Saved entries

-*-*-

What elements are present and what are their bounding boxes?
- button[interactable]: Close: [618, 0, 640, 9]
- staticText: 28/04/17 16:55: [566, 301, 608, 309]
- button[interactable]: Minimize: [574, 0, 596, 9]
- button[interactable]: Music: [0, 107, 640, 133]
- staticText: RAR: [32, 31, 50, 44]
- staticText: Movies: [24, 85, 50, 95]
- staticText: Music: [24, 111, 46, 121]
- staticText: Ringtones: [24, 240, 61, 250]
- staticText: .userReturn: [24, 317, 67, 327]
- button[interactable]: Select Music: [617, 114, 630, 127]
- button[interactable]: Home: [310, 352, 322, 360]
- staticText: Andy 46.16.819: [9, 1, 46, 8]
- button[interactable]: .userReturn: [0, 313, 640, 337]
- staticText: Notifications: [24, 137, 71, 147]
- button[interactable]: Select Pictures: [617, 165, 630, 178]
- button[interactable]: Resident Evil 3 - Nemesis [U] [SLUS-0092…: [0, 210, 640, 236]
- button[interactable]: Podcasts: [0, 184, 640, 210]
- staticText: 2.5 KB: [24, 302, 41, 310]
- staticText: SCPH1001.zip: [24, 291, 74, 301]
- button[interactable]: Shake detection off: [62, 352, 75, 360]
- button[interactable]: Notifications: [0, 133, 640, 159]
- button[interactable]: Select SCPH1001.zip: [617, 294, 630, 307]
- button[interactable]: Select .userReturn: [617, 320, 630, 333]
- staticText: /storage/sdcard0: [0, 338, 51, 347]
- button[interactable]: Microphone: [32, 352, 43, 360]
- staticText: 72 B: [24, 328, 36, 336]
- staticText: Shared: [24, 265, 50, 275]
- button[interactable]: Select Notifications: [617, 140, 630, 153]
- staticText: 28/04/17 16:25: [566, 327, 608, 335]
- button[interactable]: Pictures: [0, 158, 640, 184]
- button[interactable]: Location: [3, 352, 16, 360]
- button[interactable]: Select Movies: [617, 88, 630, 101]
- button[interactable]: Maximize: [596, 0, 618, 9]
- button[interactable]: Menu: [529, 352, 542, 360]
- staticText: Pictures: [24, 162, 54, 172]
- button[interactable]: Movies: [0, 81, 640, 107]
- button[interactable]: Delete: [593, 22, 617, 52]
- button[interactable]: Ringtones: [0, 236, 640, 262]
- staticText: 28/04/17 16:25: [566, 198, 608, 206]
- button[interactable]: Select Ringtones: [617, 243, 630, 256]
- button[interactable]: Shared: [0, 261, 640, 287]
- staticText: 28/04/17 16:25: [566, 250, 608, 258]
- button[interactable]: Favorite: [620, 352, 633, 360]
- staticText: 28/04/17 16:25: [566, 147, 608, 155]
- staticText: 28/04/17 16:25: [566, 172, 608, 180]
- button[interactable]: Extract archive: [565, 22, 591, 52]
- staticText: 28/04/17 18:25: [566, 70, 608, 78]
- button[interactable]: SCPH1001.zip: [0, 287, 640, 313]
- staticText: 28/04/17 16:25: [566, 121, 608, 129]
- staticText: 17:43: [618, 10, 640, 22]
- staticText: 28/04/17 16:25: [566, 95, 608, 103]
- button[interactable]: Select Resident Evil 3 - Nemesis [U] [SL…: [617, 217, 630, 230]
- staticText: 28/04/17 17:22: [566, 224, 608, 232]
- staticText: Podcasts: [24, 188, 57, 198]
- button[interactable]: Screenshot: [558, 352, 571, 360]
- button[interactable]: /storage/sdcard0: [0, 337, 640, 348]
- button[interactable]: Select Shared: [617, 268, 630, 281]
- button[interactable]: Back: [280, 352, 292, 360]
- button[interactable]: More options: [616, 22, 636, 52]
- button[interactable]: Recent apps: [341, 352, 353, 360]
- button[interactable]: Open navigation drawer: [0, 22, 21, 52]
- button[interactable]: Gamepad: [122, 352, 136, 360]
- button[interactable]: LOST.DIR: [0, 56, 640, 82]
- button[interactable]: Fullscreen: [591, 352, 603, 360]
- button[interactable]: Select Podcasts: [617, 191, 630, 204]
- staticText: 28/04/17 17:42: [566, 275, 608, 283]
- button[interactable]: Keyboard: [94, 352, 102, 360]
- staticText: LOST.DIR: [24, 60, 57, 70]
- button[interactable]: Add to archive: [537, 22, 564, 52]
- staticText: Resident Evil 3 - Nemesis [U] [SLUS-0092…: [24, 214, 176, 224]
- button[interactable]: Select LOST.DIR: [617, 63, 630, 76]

-*-*-

Work order = Only lines that hold the string "Podcasts" belong in the answer, so copy every one of them from the records.

Solution for this exercise =
- button[interactable]: Podcasts: [0, 184, 640, 210]
- staticText: Podcasts: [24, 188, 57, 198]
- button[interactable]: Select Podcasts: [617, 191, 630, 204]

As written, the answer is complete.